> Material shown:
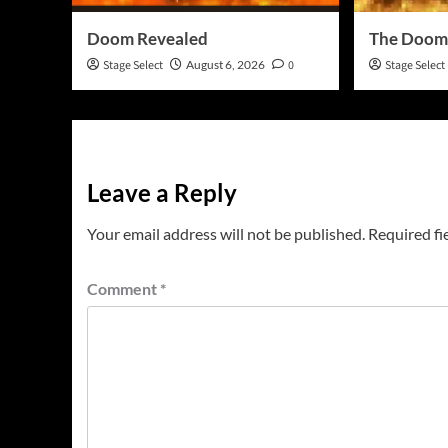
Doom Revealed
The Doom
Stage Select
August 6, 2026
0
Stage Select
Leave a Reply
Your email address will not be published.
Required fi
Comment
*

> About this task:
A faithful copy of each entry is required, and no picture may be carried into it.

> Response:
Doom Revealed
The Doom
Stage Select
August 6, 2026
0
Stage Select
Leave a Reply
Your email address will not be published.
Required fi
Comment
*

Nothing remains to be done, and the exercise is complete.